Jusqu’au décès de sa femme, Davis Mitchell était un de ces jeunes financiers, brassant des millions de dollars par jour et auquel tout semble réussir. Parfaitement représentatif de son époque, il est une version policée mais pas moins dangereuse de Bud Fox (Wall Street) et a toute la panoplie de cette nouvelle aristocratie coupée des réalités du monde: une belle voiture, une grande maison à la décoration froide et impersonnelle, un mariage heureux et un très bon poste dans le fonds de pension crée par son beau-père.
Vivant dans un monde virtuel, où rien n’est palpable, Davis s’est construit une routine qui l’a entretenu dans l’illusion d’un bonheur dont la réalité même sera remis en cause avec la mort de Julia.
La profonde crise qu’il va traverser ne sera pas provoquée par le poids écrasant de son chagrin mais par son absence. Vivant dans cette bulle où les marchandises sont virtuelles, revendues, échangées sitôt après leur achat, Davis a perdu ses repères. Durant toutes ces années, il était en représentation constante et n’est plus connecté aux autres et à lui-même.
C’est à travers les lettes de réclamation qu’il envoit au fabricant du distributeur de confiseries de l’hôpital qu’il va essayer de comprendre ce qui lui arrive. La première lettre de réclamation sera l’occasion de s’épancher sur ce qu’il ressent. D’autres suivront dans lesquelles, il se livrera encore un peu plus. La voix off nous lit ces lettres qui servent d’exutoire à Davis, en même temps, que le film en perpétuel mouvement continue sa route. Parallèlement, Davis commence à développer une étrange obsession qui le pousse à vouloir démonter les appareils qui lui passent sous la main. Cela devient un ressort comique efficace sans pour autant nuire à la cohérence du propos et nous sortir du film. Davis réagit comme le miraculé d’un crash qui cherche à comprendre ce sur quoi il ne s’arrêtait pas avant, à appréhender ce monde dans lequel il évoluait comme un automate. Comme le personnage de Jeff Bridges dans le très beau « Fearless » de Peter Weir, il cherche à se mettre en danger pour ressentir enfin quelque chose.
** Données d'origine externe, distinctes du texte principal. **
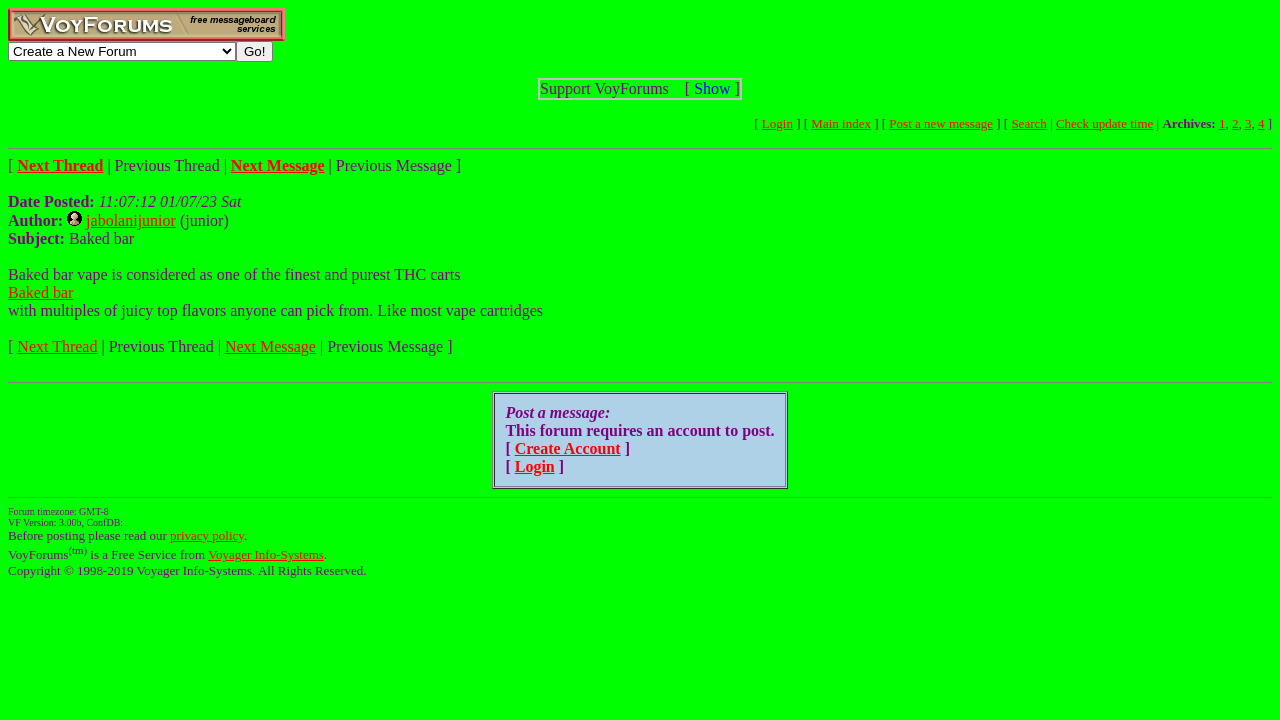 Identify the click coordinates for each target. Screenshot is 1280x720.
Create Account (568, 448)
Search (1028, 123)
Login (777, 123)
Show (712, 88)
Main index (841, 123)
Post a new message (941, 123)
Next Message (270, 346)
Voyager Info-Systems (266, 554)
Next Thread (57, 346)
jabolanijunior (131, 220)
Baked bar (40, 292)
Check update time (1104, 123)
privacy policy (207, 535) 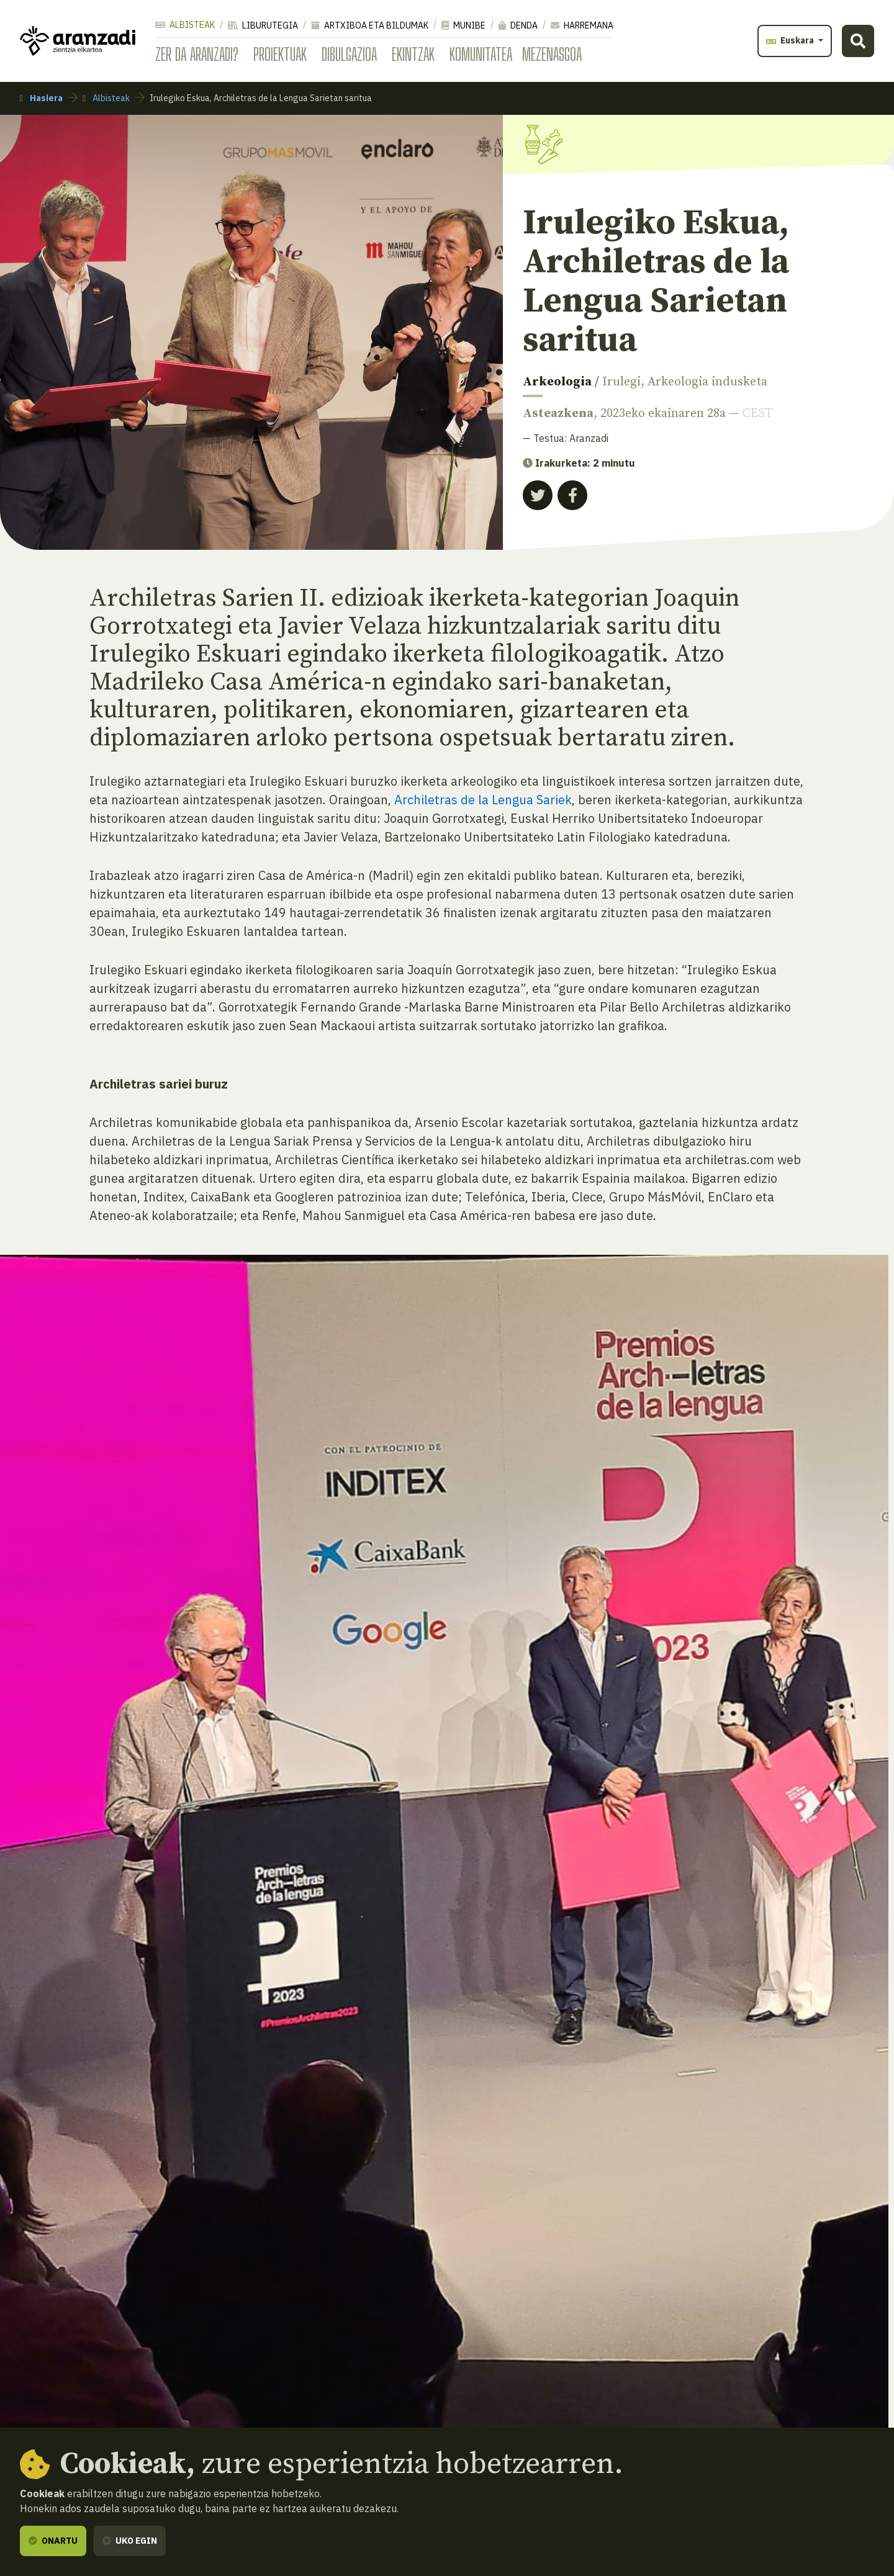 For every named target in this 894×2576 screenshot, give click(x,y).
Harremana (582, 25)
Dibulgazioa (349, 54)
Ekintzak (413, 54)
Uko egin (129, 2540)
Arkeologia (557, 382)
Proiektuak (280, 54)
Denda (518, 25)
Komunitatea (480, 54)
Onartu (53, 2540)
Le choix d’un éclairage en lumière naturelle (une des marques de fabrique de JM Vallée), le travail sur le montage, contribue à nous faire entrer dans l’univers de Davis, à l’ancrer dans une réalité, celle de son personnage qui démolit le cadre dans lequel il s’était laissé enfermer.
Se confiant à un passager qu’il croise chaque matin dans le train, Davis lui avoue qu’il est marié parce que c’était « facile ». Il a vécu selon des conventions, suivi un chemin qu’il pensait avoir tracé mais au bout duquel il se rend compte qu’il était déconnecté de lui même, qu’il était devenu apathique. Jake Gyllenhaal arrive à jouer toutes les facettes de ce personnage, excessif mais touchant. Il a à la fois l’attitude et l’intensité qui lui permet d’être toujours juste dans un récit qui multiplie les ruptures de ton.
Dans son parcours, Davis va croiser la route de Kate (Naomi Watts), employée au service client auquel était destiné les lettres de réclamation, qui vit dans une maison modeste avec son fils de 14 ans et son patron. C’est aussi un personnage comme les aime Jean-Marc Vallée, dont on sent les fêlures et l’extrême fragilité. Comme Davis, elle a besoin de se « réveiller », elle est profondément touchée par sa sincérité et séduite par sa folie. Ce sont deux misfits , deux êtres hyper sensibles dont la rencontre va changer le cours de leur existence. L’alchimie entre Gyllenhaal et Watts, deux acteurs évoluant à priori dans des univers très différents, est totale et confirme que Jean Marc Vallée est un immense directeur d’acteurs. On sent qu’il leur laisse une grande liberté et les pousse à aller chercher en eux ce qu’ils ont de plus intime et de plus intense. Judah Lewis qui interprète Chris, le fils de Karen est une formidable révélation. A fleur de peau,d’une intensité folle, il est bouleversant et rappelle River Phoenix.
Vallée filme avec une incroyable sensibilité, la rencontre de ces 3 êtres perdus, en quête d’identité. C’est véritablement à partir de ce moment que le film passe dans une autre dimension et devient déchirant. Faux film cool dans sa première partie, il nous retourne complètement quand la folie devient douce et que comme Davis, il se laisse enfin aller à l’émotion.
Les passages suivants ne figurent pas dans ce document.